[Partner] The Aftermath of the Los Baños Rescue – the Massacre of Innocent Civilians

When the civilian Prisoner of War (POW) internment camp of Santo Tomas University in Manila was being liberated starting on February 3, 1945, the Imperial Japanese Army started the total “subjugation” of guerrillas and civilians in the villages between Calamba in Laguna province and Santo Tomas in Batangas province, southwest of Manila. What lies in between these towns was another internment camp for American and Allied Civilian POWs located at the University of the Philippines College of Agriculture in the town of Los Baños, next to Calamba. These towns are adjacent to two lakes – Laguna De Bay and Taal Lake, the rendezvous points for downed American aviators. The guerrillas in these areas as well as the civilians provided protection, medical care and sustenance to these aviators and even to some of the civilian POWs who escaped the prison camp. Some of the civilians even smuggled in food for the civilian POWs of Los Baños. Harboring the enemy meant death not just for an individual but for his entire family and even for his entire village. Colonel Masatoshi Fujishige was the Commanding Officer of the Fuji Heidan Group which had jurisdiction over these areas. Orders for subjugation were given as early as November of 1944 by his Commanding Officer, LT General Yokoyama who reported to Genera Tomoyuki Yamashita, Commanding General of the Imperial Japanese Forces in the Philippines. Among the instructions to the unit commanders of the Fuji Heidan Group regarding subjugation of insurgents were as follows (translated by the Allied Translator and Interpreter Section or ATIS, comprised mainly of Japanese Americans during Fujishige’s trial):

1.  No man must die an honorable death until he has killed 100 enemy soldiers and destroyed 10 enemy tanks.

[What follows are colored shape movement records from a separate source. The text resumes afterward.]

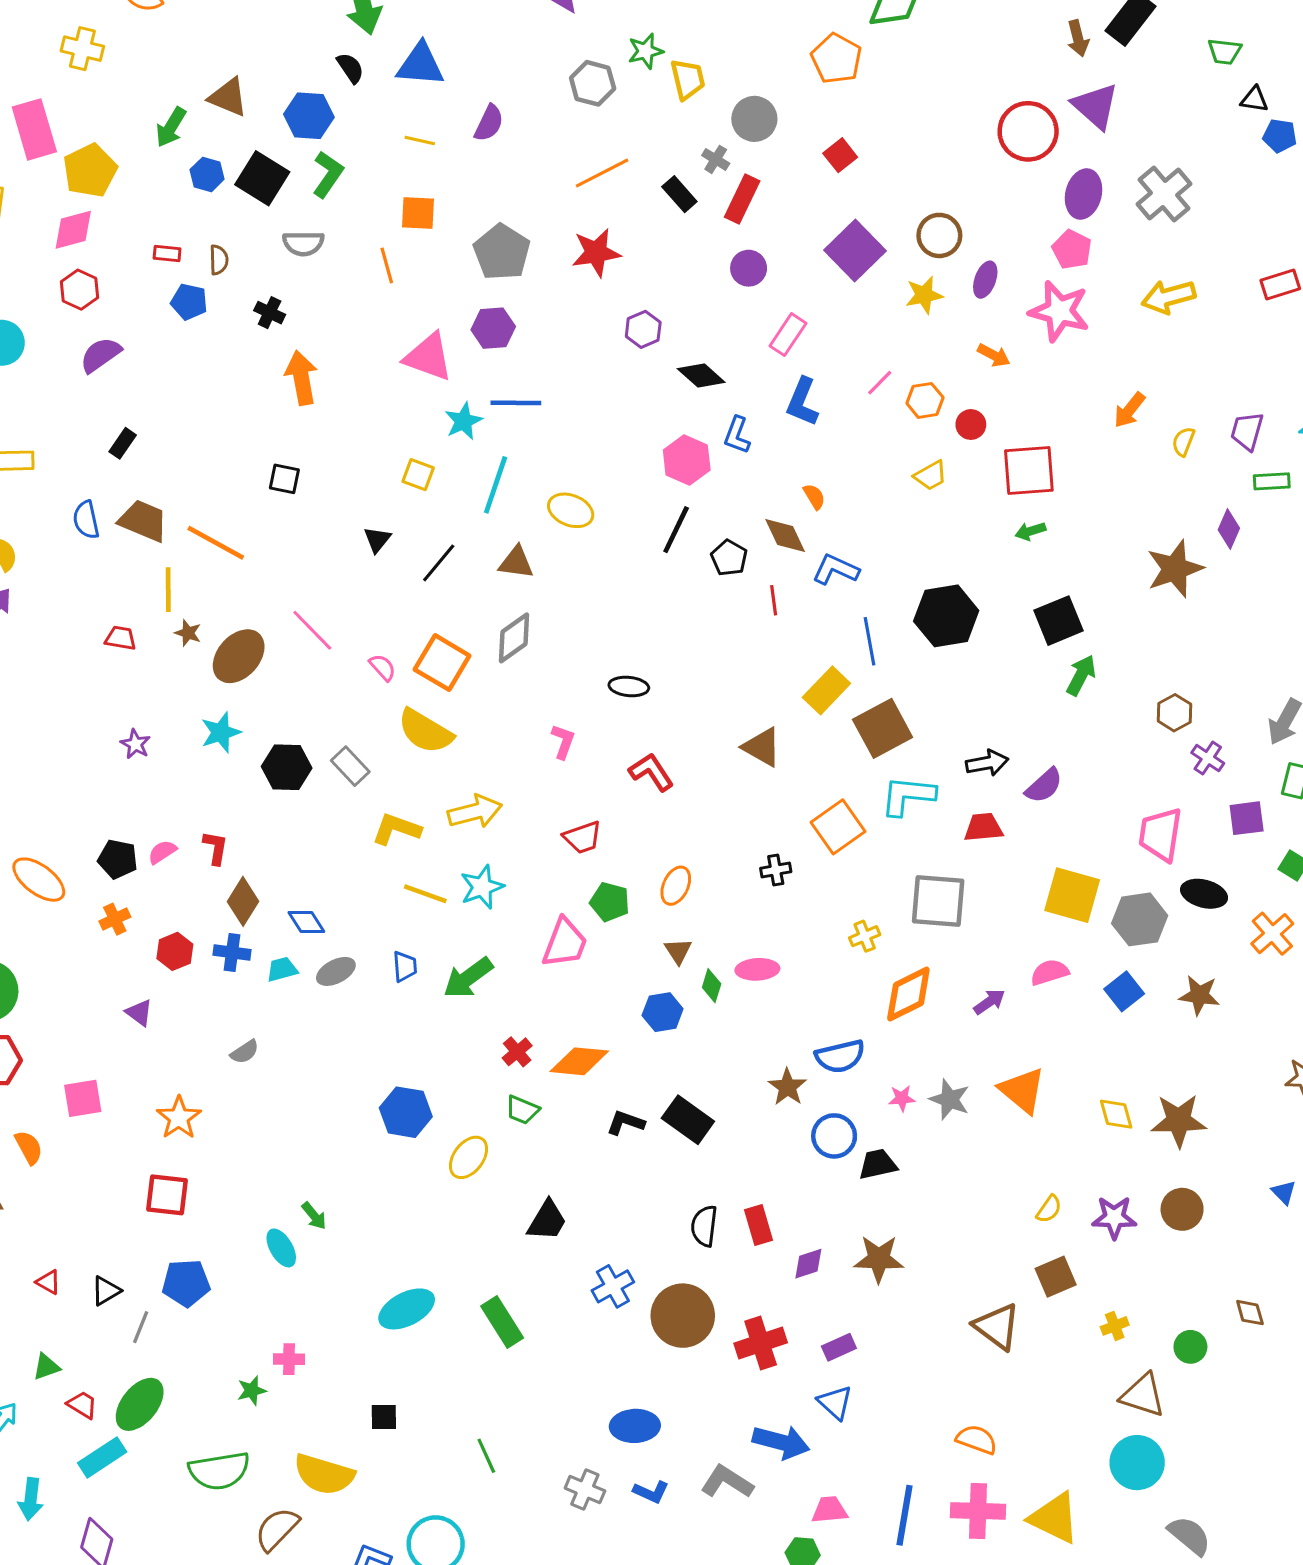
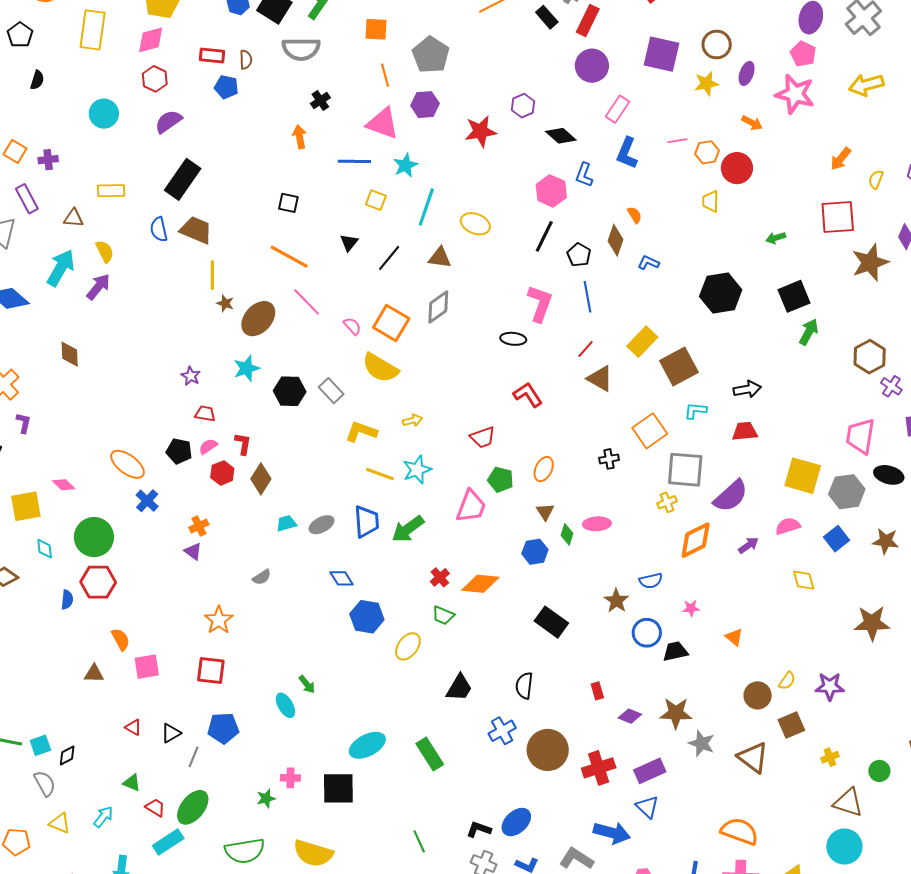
gray semicircle: (303, 243) -> (301, 49), size x1.4
purple square: (855, 250) -> (662, 54), turned -33
red star: (596, 253) -> (481, 131), moved
red rectangle: (167, 254) -> (212, 55), size x1.4
orange line: (387, 265) -> (385, 75), moved
purple circle: (749, 268) -> (592, 66), size x1.4
black cross: (270, 313) -> (320, 101), moved, turned 30
orange arrow: (301, 378) -> (300, 137), size x0.7
pink line: (880, 383) -> (677, 141), turned 36
blue line: (516, 403) -> (354, 161), moved
red circle: (971, 424) -> (737, 168), size x1.6
black rectangle: (123, 443) -> (183, 179), size x2.0
red square: (1029, 471) -> (838, 217), moved
yellow trapezoid: (930, 476) -> (711, 201), turned 120
brown diamond: (785, 535) -> (615, 240), turned 44
orange line: (216, 543) -> (289, 257), moved
blue L-shape: (836, 569) -> (648, 263), size x0.7
red line: (774, 600) -> (585, 349), moved, turned 48
red trapezoid: (121, 638) -> (205, 414), moved
blue line: (870, 641) -> (588, 297), moved
brown hexagon: (1174, 713) -> (870, 357), size x1.4
pink L-shape: (563, 741) -> (540, 304), moved, size x1.6
purple semicircle: (1044, 786) -> (731, 496), moved, size x1.4
cyan L-shape: (908, 796) -> (695, 411), size x0.6
yellow arrow: (475, 812) -> (413, 420), size x0.6
gray square: (938, 901) -> (685, 470), moved
orange cross: (115, 919) -> (199, 526), moved
blue diamond: (306, 922) -> (342, 578), moved
red hexagon: (175, 951) -> (222, 473), moved
blue cross: (232, 952) -> (147, 501), moved, turned 35
blue trapezoid: (405, 967) -> (367, 522), size x1.6
blue semicircle: (840, 1056) -> (651, 581), size x0.7
orange triangle: (1022, 1090) -> (734, 637), moved, size x0.6
pink square: (83, 1098) -> (147, 667), moved
gray star: (950, 1099) -> (702, 743), moved
yellow diamond: (1116, 1114) -> (804, 580), moved
black L-shape: (626, 1123) -> (479, 829), moved
brown circle: (1182, 1209) -> (758, 695), moved
red rectangle: (759, 1225) -> (597, 691), size x0.7
black semicircle: (704, 1226) -> (524, 686), moved
purple diamond: (808, 1264) -> (630, 716), turned 40
purple rectangle: (839, 1347) -> (650, 771), size x1.4
green triangle: (46, 1367) -> (132, 783), turned 42
black square: (384, 1417) -> (338, 788), moved, size x1.8
blue ellipse: (635, 1426) -> (516, 822), turned -40
orange semicircle: (977, 1440) -> (740, 831), size x1.4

2.  Kill American troops cruelly.  Do not kill them with one stroke.  Shoot Guerrillas.  Kill all who oppose the emperor, even women and children.

During the early morning of February 12, 1945, the town of Calamba was subjugated by the forces of the Kudo Unit of the Fuji Heidan group under commander Captain Ginsaku Saito.  Civilians were rounded up in the town church and then loaded into trucks for execution.  Civilians were bayoneted and burned inside their houses.  It is estimated that over 2,000 civilians were killed.

Because of the Japanese subjugations happening in the surrounding towns, the rescue of the 2,147 civilian POWs of Los Baños became a top priority and on February 8, General Robert Eichelberger of the 8th Army  and Major Jay Vanderpool, who served as General MacArthur’s link to the Filipino American guerrilla groups in Southern Luzon, initiated the plans.  On February 12, General Eichelberger ordered Major General Joseph Swing of the 11th Airborne Division to coordinate with Vanderpool.    Hundreds of Filipino guerrillas from President Quezon’s Own Guerrillas (PQOG), the PQOG 25th Red Lions Unit, the Chinese 48th Squadron (Wha Chi), the Hukbalahaps and the Markings participated in the rescue led by Colonel Gustavo Ingles of the Hunters ROTC Guerrillas.  During the planning, the Filipino guerrillas had a huge argument regarding the safety of the Los Baños civilians at the home of Romeo Espino (aka COL Price) of the PQOG 25th Red Lions Unit but Ingles was able to pacify the guerrillas. 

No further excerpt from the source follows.